Please tally the lines in the records that include the word "Engines" and answer with the bare number.

Data extracted from a collection:
********

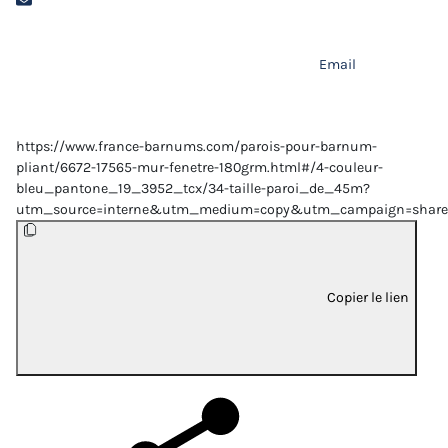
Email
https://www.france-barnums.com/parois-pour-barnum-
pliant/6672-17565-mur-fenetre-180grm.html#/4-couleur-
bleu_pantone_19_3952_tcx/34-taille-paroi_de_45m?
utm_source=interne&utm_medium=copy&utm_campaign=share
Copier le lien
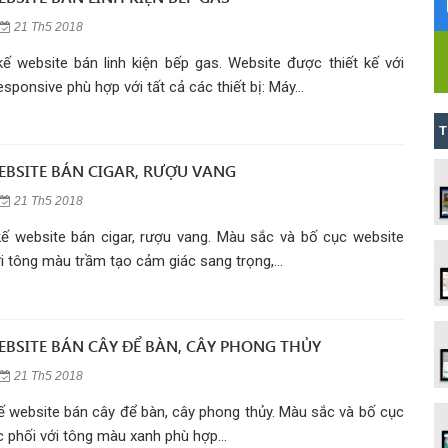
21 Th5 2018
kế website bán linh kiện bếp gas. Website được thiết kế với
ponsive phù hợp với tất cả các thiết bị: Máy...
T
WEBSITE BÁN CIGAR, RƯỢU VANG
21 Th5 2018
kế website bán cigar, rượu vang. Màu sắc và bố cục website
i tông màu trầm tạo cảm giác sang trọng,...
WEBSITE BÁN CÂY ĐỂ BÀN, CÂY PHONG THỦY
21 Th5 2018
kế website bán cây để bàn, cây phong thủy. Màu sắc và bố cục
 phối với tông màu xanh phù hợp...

********

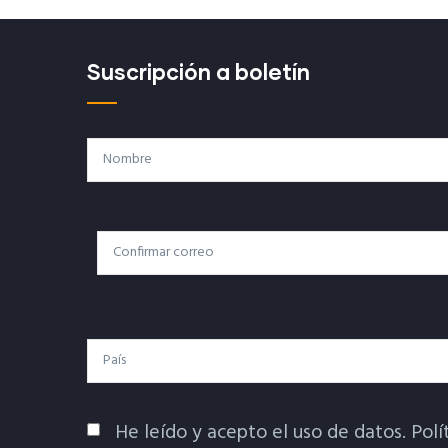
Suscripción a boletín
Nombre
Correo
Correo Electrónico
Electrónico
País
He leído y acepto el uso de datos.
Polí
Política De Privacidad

********

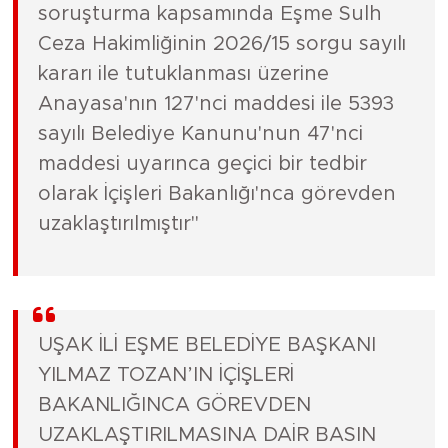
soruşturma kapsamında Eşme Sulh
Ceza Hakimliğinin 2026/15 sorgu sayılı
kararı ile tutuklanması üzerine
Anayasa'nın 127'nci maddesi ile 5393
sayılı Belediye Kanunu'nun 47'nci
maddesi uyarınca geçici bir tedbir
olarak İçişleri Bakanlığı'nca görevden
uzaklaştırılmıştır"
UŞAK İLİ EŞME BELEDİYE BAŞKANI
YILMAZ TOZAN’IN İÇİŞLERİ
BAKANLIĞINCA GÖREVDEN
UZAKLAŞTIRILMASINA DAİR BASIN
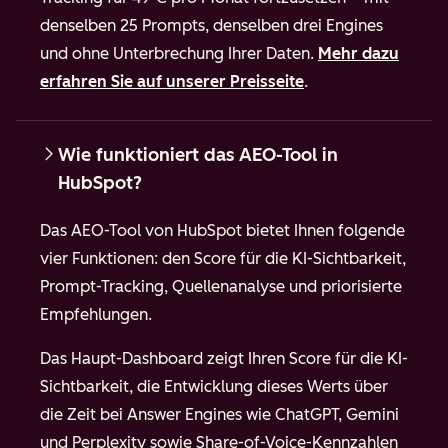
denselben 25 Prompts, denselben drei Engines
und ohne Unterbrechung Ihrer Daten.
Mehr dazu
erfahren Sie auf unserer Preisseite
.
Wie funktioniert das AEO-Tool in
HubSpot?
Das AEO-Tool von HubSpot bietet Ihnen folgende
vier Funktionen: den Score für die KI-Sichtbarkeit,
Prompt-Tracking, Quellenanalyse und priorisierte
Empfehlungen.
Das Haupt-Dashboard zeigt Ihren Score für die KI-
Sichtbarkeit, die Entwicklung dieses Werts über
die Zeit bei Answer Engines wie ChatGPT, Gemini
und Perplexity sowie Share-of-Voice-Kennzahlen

********

_SOLUTION FOR THIS TASK_
2